ゲームだったらこれが四人だから大分スッキリした画面に見えるんだろうけど、もし今この状況をゲーム画面で見れたとしたら洞窟の隙間ぴっちりとキャラ達で埋め尽くされているんではないかな。
実際にはもう少しゆとりがあるけれど。


一見なんの変哲もない岩の壁の前で止まったノルドさん。

「もしや隠し通路か?」
「そうみたいだな……どっかにスイッチがあったりすんのかな」

田中先輩とノヤ先輩が話していると、突然ノルドさんはキェェェェェイ!!と叫んだ。
全員が呆気にとられている中、岩に向かって飛び蹴りをかますノルドさん。

「え、ええ!?」
「こんな力任せな隠し通路ってある!?」
「この人仲間に出来たら心強いんじゃないの……」

みんな動揺の言葉を発する。
私も例外ではなく、ドゴォン!という音に一番近くに居た影山の腕をガシッと掴んでしまったほどだ。

「これ、正攻法なのか……?」

そんな私を見て影山が呟いた。

「この辺記憶が定かではない。
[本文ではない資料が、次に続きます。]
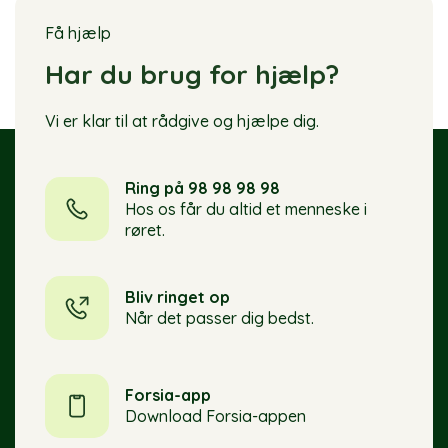
Få hjælp
Har du brug for hjælp?
Vi er klar til at rådgive og hjælpe dig.
Ring på 98 98 98 98
Hos os får du altid et menneske i
røret.
Bliv ringet op
Når det passer dig bedst.
Forsia-app
Download Forsia-appen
でも飛び蹴りで通路が出来たってことは正攻法だったんだろうねえ……」
「そうか……」

影山はそれ以上何も言わなかった。
最早考えることを諦めたんだろう。

ノルドさんにお礼と別れを告げ、少しの間歩き続ければ外へと続く階段が見えた。

「では洞窟も抜けた事だし……ダーマ神殿組とバハラタ組でわける?」
「たまには私以外の人がチーム分けしてみませんか?」

してみませんか、と言いつつも視線の先にいるのは最初に言葉を発したスガ先輩と、それからチカちゃん先輩だ。
ツッキーと山口は一年生ということもあるので先輩優先に。

「スガさんの決めた事で従いますよ、俺」
「縁下……うん、わかった。じゃあ今回は俺に決めさせてもらうな!」

ニコリと微笑むチカちゃん先輩。
その笑みを受け取ったスガ先輩は自分の考えを皆へと伝えた。

「ダーマ神殿は転職するヤツは絶対だから旭と山口は外せないだろ。そして転職後にはレベル1になっちゃうし、回復役と強いヤツが欲しいから……ああバハラタよりもダーマ神殿行きのほうを人数多くしたらいっか。じゃあバハラタに行くのは日向と影山と田中とフミ、そして俺。それ以外のみんなはダーマ神殿へ向かってもらう。ダーマ神殿のほうは縁下、月島、山口。手順とかの説明頼んでもいいかな」
「はい、大丈夫です」
「僕も良いですよ」
「俺も問題ないです」
「うん、ありがとう。じゃあそういうことで、それぞれ頑張ろう!」

スガ先輩の決めたとおりの班に分かれてそれぞれの目的地へと進む。
とはいえ、ダーマ神殿はバハラタを更に先へ進んだところにあるので結局バハラタまでは全員で同行するという形になる。

ルーラを使えるのが影山と私だけだったが、そこはキメラの翼で補うという形で何の心配も無くなった。

実は、この後バハラタに行ったらカンダタとの再戦が待ってたりする。
スガ先輩は私にもう二度と同じ目に遭って貰いたくないようだったが、一番ゲームの道筋をわかっているということで勇者同行班に入れたようだ。
そこを謝ってくれたけど、みんなとはぐれなければ二度とあんな事にはならないだろうと思っていると伝えればスガ先輩は安心したように笑ってくれた。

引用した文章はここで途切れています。